• **Work required**: Reproduce the records. Keep every word exact and include no images.

• **Provided material**:
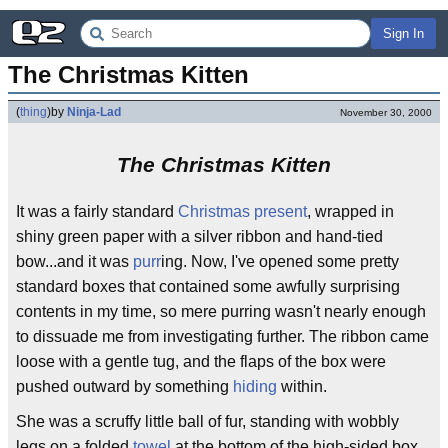
Sign In
The Christmas Kitten
(
thing
)
by
Ninja-Lad
November 30, 2000
The Christmas Kitten
It was a fairly standard
Christmas
present
, wrapped in
shiny green paper with a silver ribbon and hand-tied
bow...and it was
purr
ing. Now, I've opened some pretty
standard boxes that contained some awfully surprising
contents in my time, so mere purring wasn't nearly enough
to dissuade me from investigating further. The ribbon came
loose with a gentle tug, and the flaps of the box were
pushed outward by something
hiding
within.
She was a scruffy little ball of fur, standing with wobbly
legs on a folded
towel
at the bottom of the high-sided box.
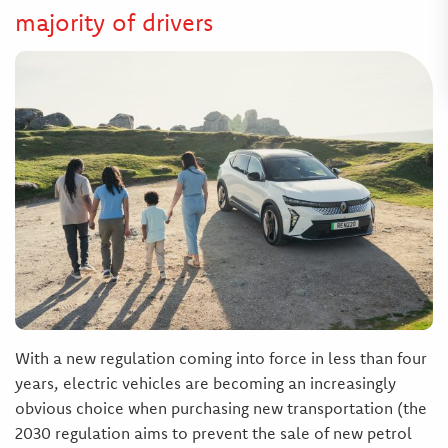
majority of drivers
With a new regulation coming into force in less than four
years, electric vehicles are becoming an increasingly
obvious choice when purchasing new transportation (the
2030 regulation aims to prevent the sale of new petrol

• **Reply**:
Sign In
The Christmas Kitten
(
thing
)
by
Ninja-Lad
November 30, 2000
The Christmas Kitten
It was a fairly standard
Christmas
present
, wrapped in
shiny green paper with a silver ribbon and hand-tied
bow...and it was
purr
ing. Now, I've opened some pretty
standard boxes that contained some awfully surprising
contents in my time, so mere purring wasn't nearly enough
to dissuade me from investigating further. The ribbon came
loose with a gentle tug, and the flaps of the box were
pushed outward by something
hiding
within.
She was a scruffy little ball of fur, standing with wobbly
legs on a folded
towel
at the bottom of the high-sided box.
majority of drivers
With a new regulation coming into force in less than four
years, electric vehicles are becoming an increasingly
obvious choice when purchasing new transportation (the
2030 regulation aims to prevent the sale of new petrol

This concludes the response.